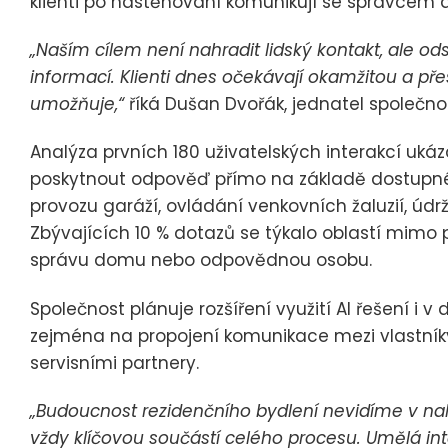
klienti po nastěhování komunikují se správcem
„Naším cílem není nahradit lidský kontakt, ale od
informací. Klienti dnes očekávají okamžitou a pře
umožňuje,“
říká Dušan Dvořák, jednatel společnos
Analýza prvních 180 uživatelských interakcí ukáz
poskytnout odpověď přímo na základě dostupné
provozu garáží, ovládání venkovních žaluzií, údr
Zbývajících 10 % dotazů se týkalo oblastí mimo 
správu domu nebo odpovědnou osobu.
Společnost plánuje rozšíření využití AI řešení i 
zejména na propojení komunikace mezi vlastníky
servisními partnery.
„Budoucnost rezidenčního bydlení nevidíme v nah
vždy klíčovou součástí celého procesu. Umělá in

** AIM OF THE TASK **
The exact lines from the one containing "Analýza prvních 180" through the end of the listing above are the expected output; include nothing else.

** YOUR RESPONSE **
Analýza prvních 180 uživatelských interakcí ukáz
poskytnout odpověď přímo na základě dostupné
provozu garáží, ovládání venkovních žaluzií, údr
Zbývajících 10 % dotazů se týkalo oblastí mimo 
správu domu nebo odpovědnou osobu.
Společnost plánuje rozšíření využití AI řešení i 
zejména na propojení komunikace mezi vlastníky
servisními partnery.
„Budoucnost rezidenčního bydlení nevidíme v nah
vždy klíčovou součástí celého procesu. Umělá in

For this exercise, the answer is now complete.